_Task material_.
....

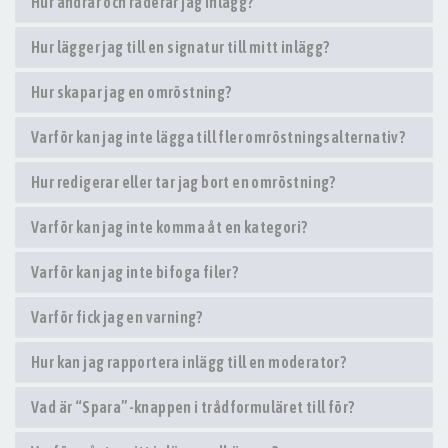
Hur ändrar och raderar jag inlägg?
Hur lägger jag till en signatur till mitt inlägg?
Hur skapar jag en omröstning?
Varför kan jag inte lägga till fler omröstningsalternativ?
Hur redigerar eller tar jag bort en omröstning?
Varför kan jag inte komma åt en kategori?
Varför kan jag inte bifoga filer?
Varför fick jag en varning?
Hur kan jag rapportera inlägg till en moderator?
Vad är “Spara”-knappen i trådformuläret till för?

....

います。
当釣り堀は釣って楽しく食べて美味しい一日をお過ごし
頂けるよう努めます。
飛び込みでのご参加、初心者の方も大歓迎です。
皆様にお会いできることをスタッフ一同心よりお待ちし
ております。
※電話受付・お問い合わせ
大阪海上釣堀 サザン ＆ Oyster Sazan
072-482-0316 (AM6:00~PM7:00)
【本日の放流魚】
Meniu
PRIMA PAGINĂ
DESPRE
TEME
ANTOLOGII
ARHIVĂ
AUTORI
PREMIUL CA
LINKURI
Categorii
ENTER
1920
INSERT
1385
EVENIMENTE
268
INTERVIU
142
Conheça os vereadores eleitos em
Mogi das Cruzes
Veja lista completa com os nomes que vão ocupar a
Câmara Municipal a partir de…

....

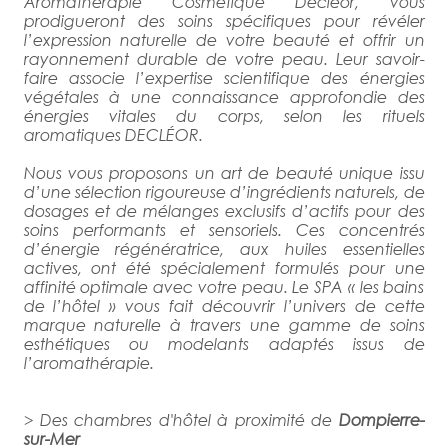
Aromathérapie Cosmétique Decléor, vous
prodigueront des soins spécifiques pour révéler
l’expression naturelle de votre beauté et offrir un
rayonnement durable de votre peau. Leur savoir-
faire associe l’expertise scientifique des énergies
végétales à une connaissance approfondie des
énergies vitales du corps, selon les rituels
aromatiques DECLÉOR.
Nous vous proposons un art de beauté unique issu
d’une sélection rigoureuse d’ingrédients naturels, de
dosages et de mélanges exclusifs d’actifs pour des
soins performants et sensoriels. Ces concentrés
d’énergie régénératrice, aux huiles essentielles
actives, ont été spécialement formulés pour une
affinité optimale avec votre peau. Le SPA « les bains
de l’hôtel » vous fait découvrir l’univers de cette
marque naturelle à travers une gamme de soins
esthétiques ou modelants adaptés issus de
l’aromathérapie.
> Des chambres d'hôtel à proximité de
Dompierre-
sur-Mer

....

_Problem statement_. Looking at the records above, which lines contain "hôtel"? Copy those lines.

_Finished exercise_.
de l’hôtel » vous fait découvrir l’univers de cette
> Des chambres d'hôtel à proximité de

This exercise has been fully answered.